WHAT NEEDS TO BE DONE
From the data below, please reproduce exactly everything from the line that contains "ХОТИТЕ ВЕРНУТЬ ТОВАР? ЧТО ДЕЛАТЬ?" down to the line that contains "связанных со стоимостью", with both ends included.
☆ ☆ ☆
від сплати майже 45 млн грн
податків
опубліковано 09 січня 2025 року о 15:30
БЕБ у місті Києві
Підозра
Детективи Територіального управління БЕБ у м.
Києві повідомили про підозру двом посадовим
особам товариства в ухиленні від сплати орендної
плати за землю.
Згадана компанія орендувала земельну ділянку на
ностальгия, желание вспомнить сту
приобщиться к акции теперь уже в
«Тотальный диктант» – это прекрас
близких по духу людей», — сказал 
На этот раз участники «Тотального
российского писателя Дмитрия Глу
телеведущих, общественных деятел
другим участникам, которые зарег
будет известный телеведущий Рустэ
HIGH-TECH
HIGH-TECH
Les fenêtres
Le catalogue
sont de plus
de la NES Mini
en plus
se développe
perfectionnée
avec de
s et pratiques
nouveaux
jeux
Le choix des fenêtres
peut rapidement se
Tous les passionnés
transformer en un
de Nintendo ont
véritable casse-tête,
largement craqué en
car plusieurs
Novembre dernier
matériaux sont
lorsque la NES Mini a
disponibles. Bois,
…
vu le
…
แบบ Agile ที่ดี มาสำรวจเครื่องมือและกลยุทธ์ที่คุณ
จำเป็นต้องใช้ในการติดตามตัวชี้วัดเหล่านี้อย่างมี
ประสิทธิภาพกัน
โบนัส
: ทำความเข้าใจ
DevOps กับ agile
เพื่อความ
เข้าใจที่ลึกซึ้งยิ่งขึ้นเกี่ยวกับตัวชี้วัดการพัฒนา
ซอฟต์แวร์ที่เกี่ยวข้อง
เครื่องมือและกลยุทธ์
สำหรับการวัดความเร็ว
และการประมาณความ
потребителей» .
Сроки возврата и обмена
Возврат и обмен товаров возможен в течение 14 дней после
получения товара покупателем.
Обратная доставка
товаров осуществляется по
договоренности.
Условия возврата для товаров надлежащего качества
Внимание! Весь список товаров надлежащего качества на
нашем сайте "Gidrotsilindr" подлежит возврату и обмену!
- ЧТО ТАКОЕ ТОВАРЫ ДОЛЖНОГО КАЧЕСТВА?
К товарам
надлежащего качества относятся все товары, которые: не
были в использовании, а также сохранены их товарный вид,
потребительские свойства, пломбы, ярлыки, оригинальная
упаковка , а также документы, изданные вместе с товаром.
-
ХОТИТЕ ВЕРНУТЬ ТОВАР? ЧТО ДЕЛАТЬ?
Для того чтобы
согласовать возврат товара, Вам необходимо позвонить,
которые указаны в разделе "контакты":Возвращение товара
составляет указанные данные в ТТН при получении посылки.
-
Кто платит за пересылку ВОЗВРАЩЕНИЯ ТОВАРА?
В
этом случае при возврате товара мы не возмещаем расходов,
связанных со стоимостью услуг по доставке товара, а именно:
☆ ☆ ☆
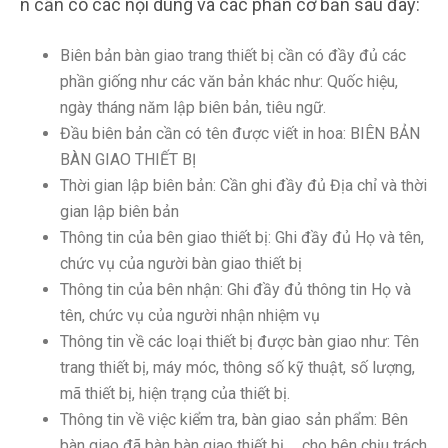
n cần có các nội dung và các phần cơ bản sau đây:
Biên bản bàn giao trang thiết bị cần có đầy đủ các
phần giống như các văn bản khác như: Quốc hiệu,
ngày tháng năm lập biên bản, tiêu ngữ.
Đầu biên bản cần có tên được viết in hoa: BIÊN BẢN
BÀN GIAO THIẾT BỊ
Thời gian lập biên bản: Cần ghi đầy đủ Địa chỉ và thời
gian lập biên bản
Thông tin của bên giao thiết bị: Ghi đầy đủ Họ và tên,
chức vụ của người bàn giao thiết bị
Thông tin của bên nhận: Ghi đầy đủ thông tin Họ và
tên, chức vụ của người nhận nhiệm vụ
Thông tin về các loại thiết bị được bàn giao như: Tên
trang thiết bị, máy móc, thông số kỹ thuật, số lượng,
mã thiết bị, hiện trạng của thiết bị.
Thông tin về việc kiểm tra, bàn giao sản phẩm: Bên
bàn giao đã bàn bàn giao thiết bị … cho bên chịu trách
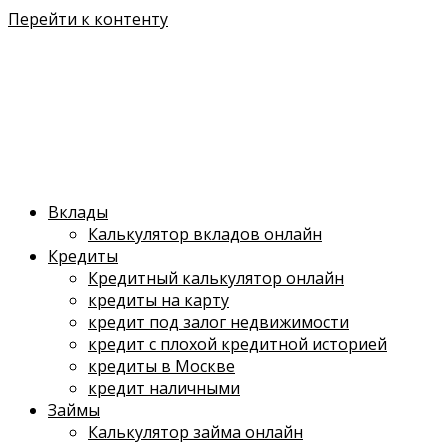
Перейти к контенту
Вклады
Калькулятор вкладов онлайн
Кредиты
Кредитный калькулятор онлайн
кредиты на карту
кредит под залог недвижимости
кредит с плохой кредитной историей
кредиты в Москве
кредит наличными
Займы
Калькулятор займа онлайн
☆ ☆ ☆
YOUR SOLUTION
ХОТИТЕ ВЕРНУТЬ ТОВАР? ЧТО ДЕЛАТЬ?
Для того чтобы
согласовать возврат товара, Вам необходимо позвонить,
которые указаны в разделе "контакты":Возвращение товара
составляет указанные данные в ТТН при получении посылки.
-
Кто платит за пересылку ВОЗВРАЩЕНИЯ ТОВАРА?
В
этом случае при возврате товара мы не возмещаем расходов,
связанных со стоимостью услуг по доставке товара, а именно:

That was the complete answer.